Entries taken from a collection:
**********

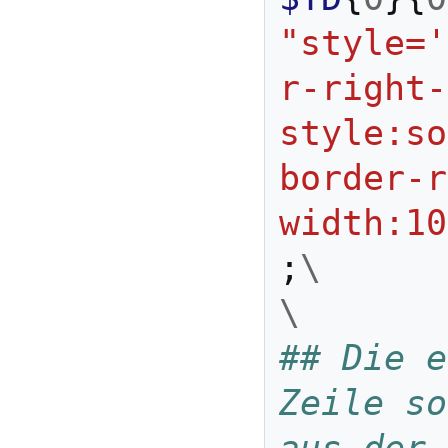
"style='
r-right-
style:so
border-r
width:10
;
\
\
## Die e
Zeile so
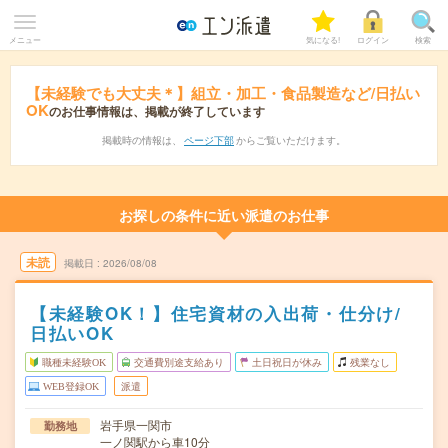
メニュー
気になる!
ログイン
検索
【未経験でも大丈夫＊】組立・加工・食品製造など/日払い
OK
のお仕事情報は、掲載が終了しています
掲載時の情報は、
ページ下部
からご覧いただけます。
お探しの条件に近い派遣のお仕事
未読
掲載日
2026/08/08
【未経験OK！】住宅資材の入出荷・仕分け/
日払いOK
職種未経験OK
交通費別途支給あり
土日祝日が休み
残業なし
WEB登録OK
派遣
岩手県一関市
勤務地
一ノ関駅から車10分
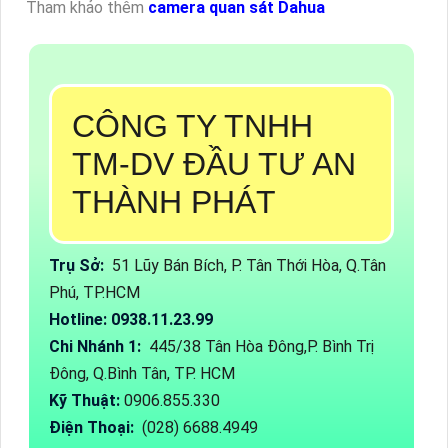
Tham khảo thêm
camera quan sát Dahua
CÔNG TY TNHH
TM-DV ĐẦU TƯ AN
THÀNH PHÁT
Trụ Sở:
51 Lũy Bán Bích, P. Tân Thới Hòa, Q.Tân
Phú, TP.HCM
Hotline: 0938.11.23.99
Chi Nhánh 1:
445/38 Tân Hòa Đông,P. Bình Trị
Đông, Q.Bình Tân, TP. HCM
Kỹ Thuật:
0906.855.330
Điện Thoại:
(028) 6688.4949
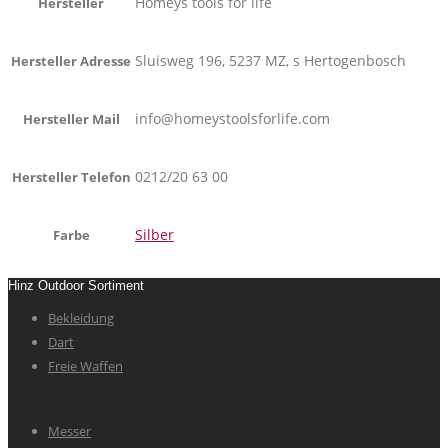
Homeys tools for life
Hersteller
Sluisweg 196, 5237 MZ, s Hertogenbosch
Hersteller Adresse
info@homeystoolsforlife.com
Hersteller Mail
0212/20 63 00
Hersteller Telefon
Silber
Farbe
Hinz Outdoor Sortiment
Bekleidung
Dart
Freie Waffen
Messer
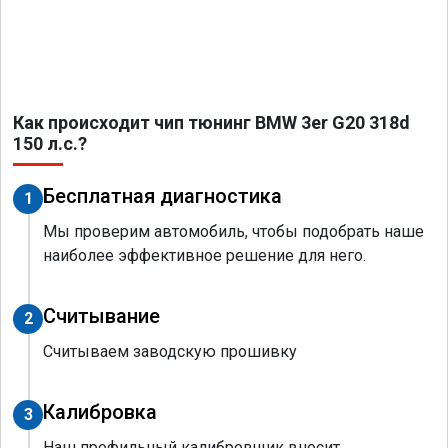
Как происходит чип тюнинг BMW 3er G20 318d
150 л.с.?
Бесплатная диагностика
1
Мы проверим автомобиль, чтобы подобрать наше
наиболее эффективное решение для него.
Считывание
2
Считываем заводскую прошивку
Калибровка
3
Наш профильный калибровщик вносит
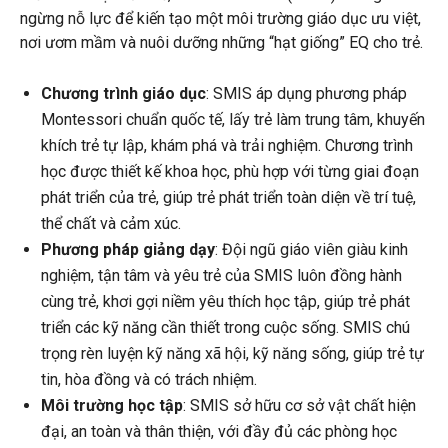
ngừng nỗ lực để kiến tạo một môi trường giáo dục ưu việt,
nơi ươm mầm và nuôi dưỡng những “hạt giống” EQ cho trẻ.
Chương trình giáo dục
: SMIS áp dụng phương pháp
Montessori chuẩn quốc tế, lấy trẻ làm trung tâm, khuyến
khích trẻ tự lập, khám phá và trải nghiệm. Chương trình
học được thiết kế khoa học, phù hợp với từng giai đoạn
phát triển của trẻ, giúp trẻ phát triển toàn diện về trí tuệ,
thể chất và cảm xúc.
Phương pháp giảng dạy
: Đội ngũ giáo viên giàu kinh
nghiệm, tận tâm và yêu trẻ của SMIS luôn đồng hành
cùng trẻ, khơi gợi niềm yêu thích học tập, giúp trẻ phát
triển các kỹ năng cần thiết trong cuộc sống. SMIS chú
trọng rèn luyện kỹ năng xã hội, kỹ năng sống, giúp trẻ tự
tin, hòa đồng và có trách nhiệm.
Môi trường học tập
: SMIS sở hữu cơ sở vật chất hiện
đại, an toàn và thân thiện, với đầy đủ các phòng học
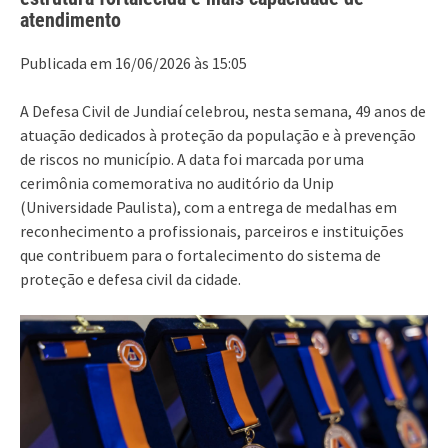
atendimento
Publicada em 16/06/2026 às 15:05
A Defesa Civil de Jundiaí celebrou, nesta semana, 49 anos de
atuação dedicados à proteção da população e à prevenção
de riscos no município. A data foi marcada por uma
cerimônia comemorativa no auditório da Unip
(Universidade Paulista), com a entrega de medalhas em
reconhecimento a profissionais, parceiros e instituições
que contribuem para o fortalecimento do sistema de
proteção e defesa civil da cidade.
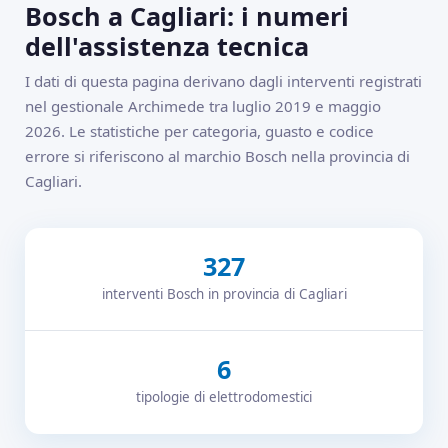
Bosch a Cagliari: i numeri
dell'assistenza tecnica
I dati di questa pagina derivano dagli interventi registrati
nel gestionale Archimede tra luglio 2019 e maggio
2026. Le statistiche per categoria, guasto e codice
errore si riferiscono al marchio Bosch nella provincia di
Cagliari.
327
interventi Bosch in provincia di Cagliari
6
tipologie di elettrodomestici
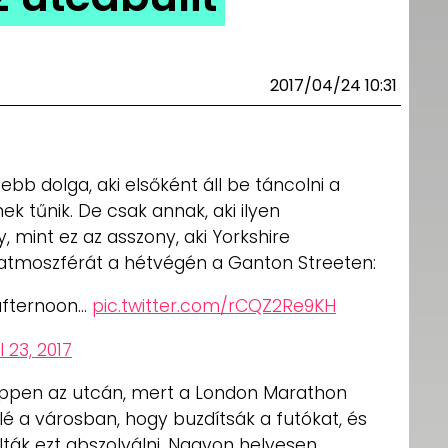
2017/04/24 10:31
bb dolga, aki elsőként áll be táncolni a
ek tűnik. De csak annak, aki ilyen
 mint ez az asszony, aki Yorkshire
az atmoszférát a hétvégén a Ganton Streeten:
afternoon…
pic.twitter.com/rCQZ2Re9KH
l 23, 2017
éppen az utcán, mert a London Marathon
é a városban, hogy buzdítsák a futókat, és
ák ezt abszolválni. Nagyon helyesen,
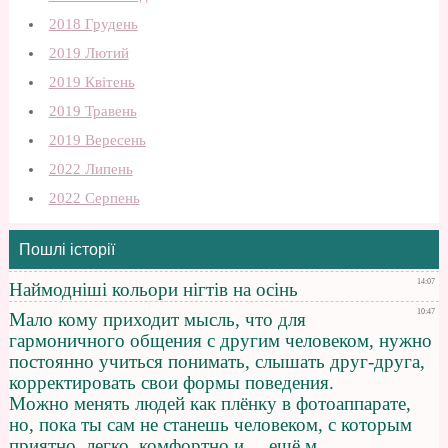
2018 Грудень
2019 Лютий
2019 Квітень
2019 Травень
2019 Вересень
2022 Липень
2022 Серпень
Пошлі історії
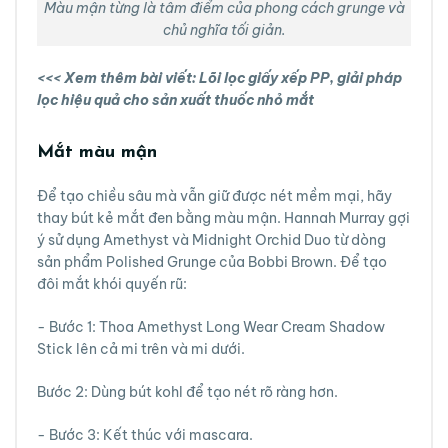
Màu mận từng là tâm điểm của phong cách grunge và
chủ nghĩa tối giản.
<<< Xem thêm bài viết:
Lõi lọc giấy xếp PP, giải pháp
lọc hiệu quả cho sản xuất thuốc nhỏ mắt
Mắt màu mận
Để tạo chiều sâu mà vẫn giữ được nét mềm mại, hãy
thay bút kẻ mắt đen bằng màu mận. Hannah Murray gợi
ý sử dụng Amethyst và Midnight Orchid Duo từ dòng
sản phẩm Polished Grunge của Bobbi Brown. Để tạo
đôi mắt khói quyến rũ:
- Bước 1: Thoa Amethyst Long Wear Cream Shadow
Stick lên cả mi trên và mi dưới.
Bước 2: Dùng bút kohl để tạo nét rõ ràng hơn.
- Bước 3: Kết thúc với mascara.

**********

Problem statement: Repeat exactly, and only, the entries from the line with "TM-DV ĐẦU TƯ AN" through the line with "dell'assistenza tecnica". Pictures are skipped.

Completed exercise:
TM-DV ĐẦU TƯ AN
THÀNH PHÁT
Trụ Sở:
51 Lũy Bán Bích, P. Tân Thới Hòa, Q.Tân
Phú, TP.HCM
Hotline: 0938.11.23.99
Chi Nhánh 1:
445/38 Tân Hòa Đông,P. Bình Trị
Đông, Q.Bình Tân, TP. HCM
Kỹ Thuật:
0906.855.330
Điện Thoại:
(028) 6688.4949
Homeys tools for life
Hersteller
Sluisweg 196, 5237 MZ, s Hertogenbosch
Hersteller Adresse
info@homeystoolsforlife.com
Hersteller Mail
0212/20 63 00
Hersteller Telefon
Silber
Farbe
Hinz Outdoor Sortiment
Bekleidung
Dart
Freie Waffen
Messer
Как происходит чип тюнинг BMW 3er G20 318d
150 л.с.?
Бесплатная диагностика
1
Мы проверим автомобиль, чтобы подобрать наше
наиболее эффективное решение для него.
Считывание
2
Считываем заводскую прошивку
Калибровка
3
Наш профильный калибровщик вносит
ngừng nỗ lực để kiến tạo một môi trường giáo dục ưu việt,
nơi ươm mầm và nuôi dưỡng những “hạt giống” EQ cho trẻ.
Chương trình giáo dục
: SMIS áp dụng phương pháp
Montessori chuẩn quốc tế, lấy trẻ làm trung tâm, khuyến
khích trẻ tự lập, khám phá và trải nghiệm. Chương trình
học được thiết kế khoa học, phù hợp với từng giai đoạn
phát triển của trẻ, giúp trẻ phát triển toàn diện về trí tuệ,
thể chất và cảm xúc.
Phương pháp giảng dạy
: Đội ngũ giáo viên giàu kinh
nghiệm, tận tâm và yêu trẻ của SMIS luôn đồng hành
cùng trẻ, khơi gợi niềm yêu thích học tập, giúp trẻ phát
triển các kỹ năng cần thiết trong cuộc sống. SMIS chú
trọng rèn luyện kỹ năng xã hội, kỹ năng sống, giúp trẻ tự
tin, hòa đồng và có trách nhiệm.
Môi trường học tập
: SMIS sở hữu cơ sở vật chất hiện
đại, an toàn và thân thiện, với đầy đủ các phòng học
atendimento
Publicada em 16/06/2026 às 15:05
A Defesa Civil de Jundiaí celebrou, nesta semana, 49 anos de
atuação dedicados à proteção da população e à prevenção
de riscos no município. A data foi marcada por uma
cerimônia comemorativa no auditório da Unip
(Universidade Paulista), com a entrega de medalhas em
reconhecimento a profissionais, parceiros e instituições
que contribuem para o fortalecimento do sistema de
proteção e defesa civil da cidade.
Bosch a Cagliari: i numeri
dell'assistenza tecnica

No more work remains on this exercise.